Cuture of Death

Today I cover one of the big, heady topics: death. Though I may risk sounding like an unemotional psychopath, please remember I'm covering the topic from a scientific, observational perspective. At times my comments might sound clinical and unfeeling, but I assure you, I can be as emotional as any hard-core football fan or macho-posturing male who has consumed too much malt liquor.

Why discuss death, you might ask? No topic is taboo from scientific inquiry or discussion, nor is it off limits to humorist observation. And death is as natural as, well, life.

Death is also a huge part of our culture. We delight in death-centered entertainment such as murder mysteries, slasher movies, and dramas focusing on a lawyer's, cop's, or hero's-eye view of the demise of a person, country, planet, or galaxy. News interests us most when deaths are involved, and we feel a sense of personal loss when a celebrity we admire dies. Dying has become a cultural norm in entertainment, so much so we expect an action or mystery story's body counts to be high, and walk away disappointed if the villain does not meet a suitable grisly end. We do not want to see the evildoer prosecuted and incarcerated in a maximum security penitentiary; watching his body explode is the closure we desire.

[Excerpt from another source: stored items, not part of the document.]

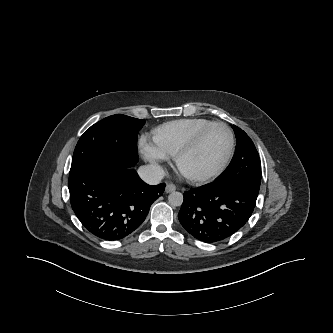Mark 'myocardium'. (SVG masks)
Masks as SVG:
<instances>
[{"label":"myocardium","mask_w":333,"mask_h":333,"mask_svg":"<svg viewBox=\"0 0 333 333\" xmlns=\"http://www.w3.org/2000/svg\"><path fill=\"white\" fill-rule=\"evenodd\" d=\"M215 127H222L223 129H225V131L227 132V134L229 136V149H228V153H227L225 159L223 160L221 165L216 170H214L213 172L208 173V174L199 175V174H191V173L185 172L181 168V161L183 160V158H185L187 155H189L191 152H193L198 147V145L200 144L202 139L205 137V135L211 129H213ZM234 151H235V137H234V133L231 130V128L223 122H213L212 124L204 127L202 130H200L189 141L188 144H186L183 148H181L174 155L173 161H174V165H175L176 169L187 180L192 181V182H196V183H207V182H210V181L216 179L218 176H220L226 170V168L228 167L229 163L232 160V157L234 155Z\"/></svg>","instance_id":"f54148a6"}]
</instances>
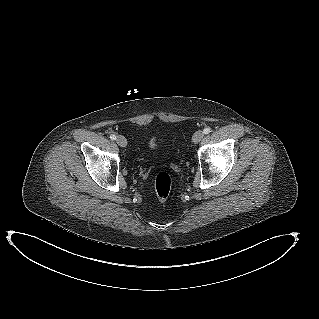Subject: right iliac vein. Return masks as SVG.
Masks as SVG:
<instances>
[{"label":"right iliac vein","instance_id":"obj_1","mask_svg":"<svg viewBox=\"0 0 319 319\" xmlns=\"http://www.w3.org/2000/svg\"><path fill=\"white\" fill-rule=\"evenodd\" d=\"M117 144L120 147H126L127 146V140L124 136H118V138L116 139Z\"/></svg>","mask_w":319,"mask_h":319}]
</instances>
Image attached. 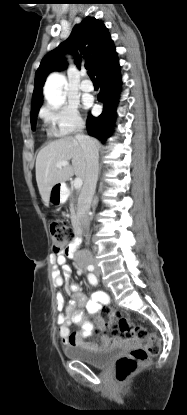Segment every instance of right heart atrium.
Returning <instances> with one entry per match:
<instances>
[{"mask_svg":"<svg viewBox=\"0 0 187 415\" xmlns=\"http://www.w3.org/2000/svg\"><path fill=\"white\" fill-rule=\"evenodd\" d=\"M40 116L50 131L57 136L73 134L84 126L83 119L73 104L64 103L56 108L45 106L42 108Z\"/></svg>","mask_w":187,"mask_h":415,"instance_id":"d8ad5b80","label":"right heart atrium"}]
</instances>
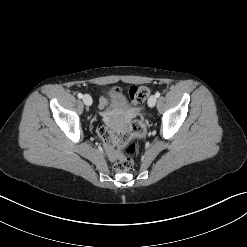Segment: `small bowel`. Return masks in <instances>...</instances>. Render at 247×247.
Wrapping results in <instances>:
<instances>
[{"label": "small bowel", "instance_id": "1", "mask_svg": "<svg viewBox=\"0 0 247 247\" xmlns=\"http://www.w3.org/2000/svg\"><path fill=\"white\" fill-rule=\"evenodd\" d=\"M100 103H101V105H104L106 103V98L105 97H102Z\"/></svg>", "mask_w": 247, "mask_h": 247}]
</instances>
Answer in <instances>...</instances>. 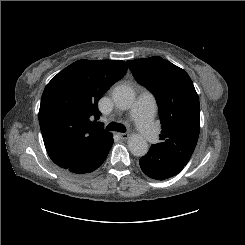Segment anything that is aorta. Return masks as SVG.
Returning <instances> with one entry per match:
<instances>
[{"mask_svg": "<svg viewBox=\"0 0 245 245\" xmlns=\"http://www.w3.org/2000/svg\"><path fill=\"white\" fill-rule=\"evenodd\" d=\"M135 94L131 87L119 85L113 90V100L120 109H128L134 102ZM130 152L137 157L147 154L149 146L147 141L138 134H132L128 139Z\"/></svg>", "mask_w": 245, "mask_h": 245, "instance_id": "obj_1", "label": "aorta"}]
</instances>
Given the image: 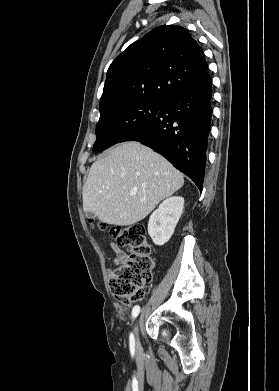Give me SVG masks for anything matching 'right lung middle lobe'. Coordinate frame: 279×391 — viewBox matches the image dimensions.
I'll return each instance as SVG.
<instances>
[{"instance_id":"right-lung-middle-lobe-1","label":"right lung middle lobe","mask_w":279,"mask_h":391,"mask_svg":"<svg viewBox=\"0 0 279 391\" xmlns=\"http://www.w3.org/2000/svg\"><path fill=\"white\" fill-rule=\"evenodd\" d=\"M163 103L136 101L100 113L93 151H102L121 142L129 132L153 120Z\"/></svg>"}]
</instances>
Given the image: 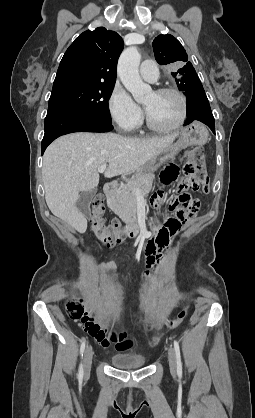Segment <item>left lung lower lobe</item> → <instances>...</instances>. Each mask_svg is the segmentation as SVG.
<instances>
[{
  "label": "left lung lower lobe",
  "mask_w": 255,
  "mask_h": 418,
  "mask_svg": "<svg viewBox=\"0 0 255 418\" xmlns=\"http://www.w3.org/2000/svg\"><path fill=\"white\" fill-rule=\"evenodd\" d=\"M194 120L206 124L215 134L214 117L205 92L187 97V120L184 125H188Z\"/></svg>",
  "instance_id": "obj_1"
}]
</instances>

We celebrate an autumnal holiday focused on death, perpetuating the ritual by rewarding youthful participants in ghoulish guise with candy and goodies. Skulls and other skeletal parts are worn on shirts and jackets or displayed on vehicles as a symbol of coolness or bravado, as a proclamation of one's fearlessness of death. Skeletal icons appear in mainstream advertising as logos for motorcycles, gymnasiums, and soft drinks. This is highly illogical; I'm not aware of any person who will rush to buy a product that advertises death as a possible result of use. And does one really expect to be viewed as tough or cool while displaying skull icons on a minivan, or stylized in pink, looking like the de-fleshed head of Hello Kitty?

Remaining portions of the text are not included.